“Oooh,” Louie cooed, forever an instigator.
“Shut up, Lou,” Josh snapped.
“No, thank you.”
“Oh my God, both of you be quiet,” I joked. “Let’s play the quiet game.”
“Let’s not,” Josh replied. “Have you found me a new Select team?”
Damn it. I slid a look to the side window, suddenly feeling guilty that I still hadn’t even started looking for a new baseball team for him. Once upon a time, I would have lied to him and said that I had but that wasn’t the kind of relationship I wanted to have with the boys. So I told him the truth. “No, but I will.”
I didn’t have to turn around to sense the accusation in his gaze, but he didn’t make me feel bad over it. “Okay.”
None of us said anything else as I pulled up to the curb at the school and put the car into park. Both boys sat there, looking at me expectantly, making me feel like a shepherd to my sheep.
A shepherd who didn’t always know the right direction to go.
I could only try my best and hope it was good enough. Then again, wasn’t that the story to everyone’s lives? “Everything is going to be okay. I promise.”
* * *
“Miss Lopez!”
I shut the car door with my hip later that day, with what felt like fifty pounds of grocery bags hanging off my wrists. Louie was already at the front door of our house, the two smallest bags from our shopping trip in each of his hands. While I usually tried to avoid taking them to the grocery store, the trip had been inevitable. The salon wasn’t scheduled to open until the next day, and I was partially thankful that I’d been able to pick them up their first day of school. Considering that even Louie hadn’t looked like school had been everything he might have hoped it would be, grocery shopping had gone well; I’d only had to threaten the boys twice. Josh paused halfway to his brother with full hands too, a frown growing on his face as he looked around.
“Miss Lopez!” the frail voice called out again, barely heard, from somewhere close but not that close. I didn’t think anything of it as I stepped toward them, watching as Josh’s gaze narrowed in on something behind me.

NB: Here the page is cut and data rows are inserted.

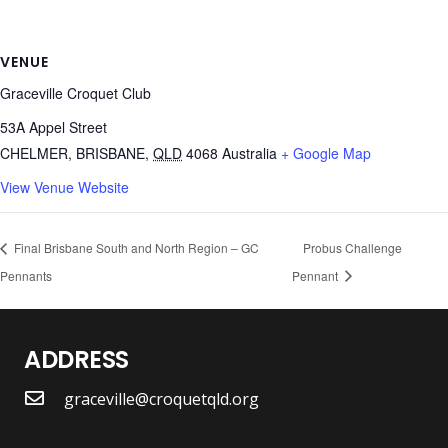
VENUE
Graceville Croquet Club
53A Appel Street
CHELMER, BRISBANE
,
QLD
4068
Australia
+ Google Map
View Venue Website
Final Brisbane South and North Region – GC
Probus Challenge
Pennants
Pennant
ADDRESS
graceville@croquetqld.org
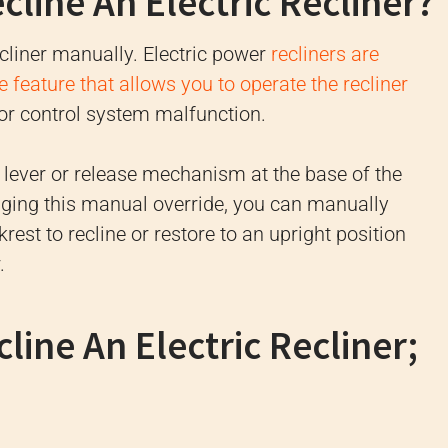
line An Electric Recliner?
recliner manually. Electric power
recliners are
 feature that allows you to operate the recliner
or control system malfunction.
 lever or release mechanism at the base of the
aging this manual override, you can manually
rest to recline or restore to an upright position
.
ine An Electric Recliner;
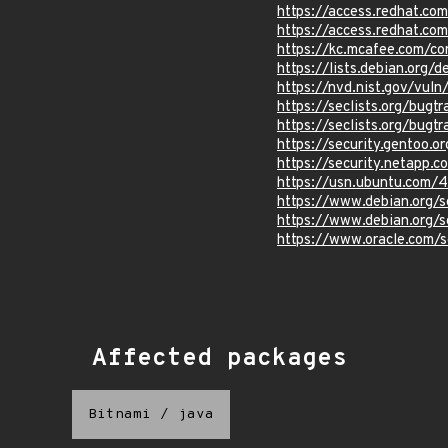
https://access.redhat.c
https://access.redhat.c
https://kc.mcafee.com/c
https://lists.debian.org
https://nvd.nist.gov/vu
https://seclists.org/bug
https://seclists.org/bug
https://security.gentoo.o
https://security.netapp
https://usn.ubuntu.com/
https://www.debian.org/
https://www.debian.org/
https://www.oracle.com/s
Affected packages
Bitnami
/
java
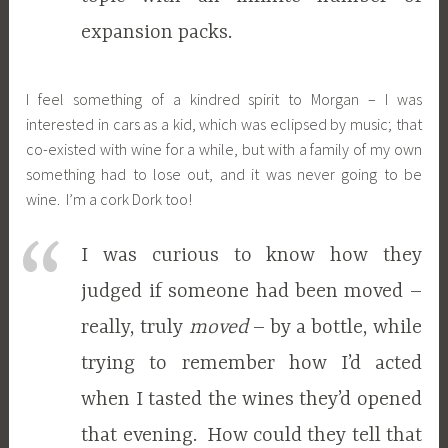
expansion packs.
I feel something of a kindred spirit to Morgan – I was
interested in cars as a kid, which was eclipsed by music; that
co-existed with wine for a while, but with a family of my own
something had to lose out, and it was never going to be
wine. I’m a cork Dork too!
I was curious to know how they
judged if someone had been moved –
really, truly
moved
– by a bottle, while
trying to remember how I’d acted
when I tasted the wines they’d opened
that evening. How could they tell that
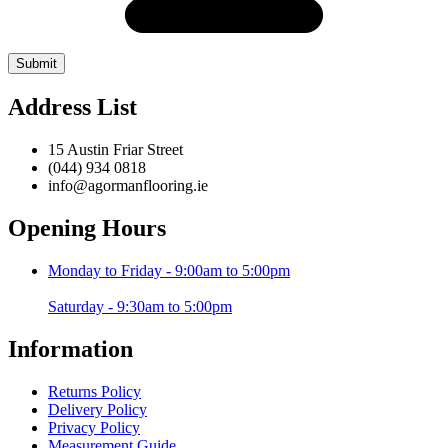
Address List
15 Austin Friar Street
(044) 934 0818
info@agormanflooring.ie
Opening Hours
Monday to Friday - 9:00am to 5:00pm
Saturday - 9:30am to 5:00pm
Information
Returns Policy
Delivery Policy
Privacy Policy
Measurement Guide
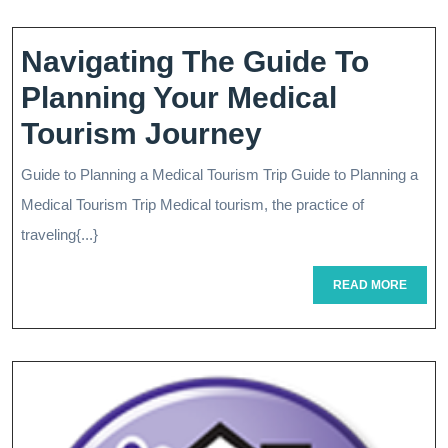
Fo
Pla
Navigating The Guide To
Su
Planning Your Medical
Ex
Navigating
Tourism Journey
The
Guide to Planning a Medical Tourism Trip Guide to Planning a
Guide
Medical Tourism Trip Medical tourism, the practice of
To
traveling{...}
Planning
READ
READ MORE
MORE
Your
Medical
Tourism
Journey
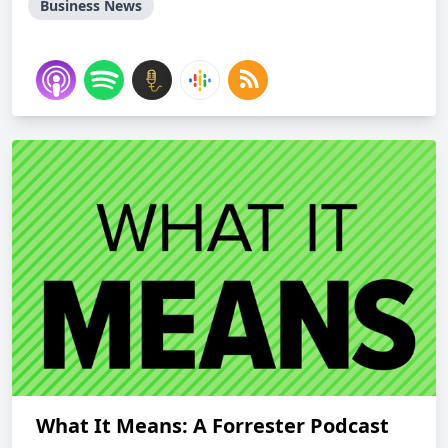
Business News
What It Means: A Forrester Podcast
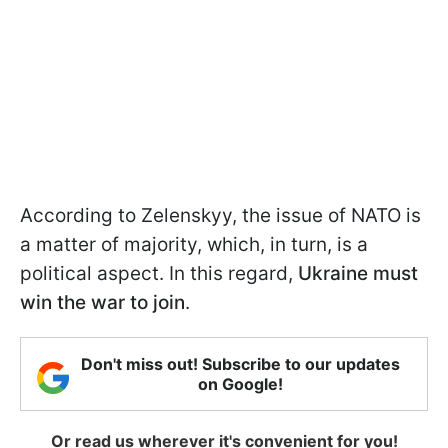
According to Zelenskyy, the issue of NATO is
a matter of majority, which, in turn, is a
political aspect. In this regard,
Ukraine must
win the war to join
.
Don't miss out! Subscribe to our updates
on Google!
Or read us wherever it's convenient for you!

“I think she’s talking to you,” he suggested, his eyes staying locked on whatever it was he was looking at.
Me? Miss Lopez? It was my turn to frown. I glanced over my shoulder to find why he would assume that. The instant I spotted the faded pink housedress at the edge of the porch of the pretty yellow house across the street, I forced myself to suppress a groan.
Was the old woman calling me Miss Lopez?
She waved a frail hand, confirming my worst guess.

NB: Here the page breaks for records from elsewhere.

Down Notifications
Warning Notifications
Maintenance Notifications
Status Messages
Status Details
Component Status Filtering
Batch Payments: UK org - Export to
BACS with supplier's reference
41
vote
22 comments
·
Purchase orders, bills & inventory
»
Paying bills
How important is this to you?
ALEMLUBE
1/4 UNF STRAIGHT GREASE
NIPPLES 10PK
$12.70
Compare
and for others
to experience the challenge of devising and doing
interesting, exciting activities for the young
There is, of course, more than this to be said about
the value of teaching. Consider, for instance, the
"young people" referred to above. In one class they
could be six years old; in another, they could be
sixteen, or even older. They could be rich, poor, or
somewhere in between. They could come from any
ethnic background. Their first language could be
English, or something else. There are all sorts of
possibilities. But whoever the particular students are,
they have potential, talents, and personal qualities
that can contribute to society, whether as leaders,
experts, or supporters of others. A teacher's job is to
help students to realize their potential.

She was. She really, really was.
“Who’s Miss Lopez?” Louie asked.
I blew a raspberry, torn between being irritated at being called just about the most Latino last name possible and wanting to be a good neighbor, even though I had no clue what she could possibly wanted. “I guess I am, buddy,” I said, lifting up the hand that had the least amount of groceries on it and waving at the old woman.
She gestured with that bone-thin hand to come over.
The problem with trying to teach two small humans how to be a good person was that you had to set a good example for them. All. The. Time. They ate everything up. Learned every word and body language that you taught them. I’d learned the hard way over the years just how sponge-like their minds were. When Josh was a baby, he’d picked up on “shit” like a duck to water; he’d used itall the timefor any reason. He’d knock over a toy: “Shit.” He’d trip: “Shit.” Rodrigo and I had thought it was hilarious. Everyone else? Not so much.
So, trying to teach them good manners required me to rise above the instincts to want to groan when something frustrated or annoyed me. Instead, I winked at the boys before looking back at our new neighbor and yelling, “One minute!”
She waved her hand in response.
“Come on, guys, lets put up the groceries and go see what the”—I almost saidold ladyand just barely caught the words before they came out—“neighbor needs.”
Louie shrugged with that signature bright smile on his face and Josh groaned. “Do I have to?”
I nudged him with my elbow as I walked by him. “Yes.”
Out of the corner of my eye, his head lolled back. “I can’t wait? I won’t open the door for anybody.”
He was already starting with not wanting to go places with me. It made my heart hurt. But I told him over my shoulder, even as I unlock the door, “Nope.” Once I got him started on staying home alone, there would be no going back. I knew it, and I was going to cling to him being a little boy as long as possible, damn it.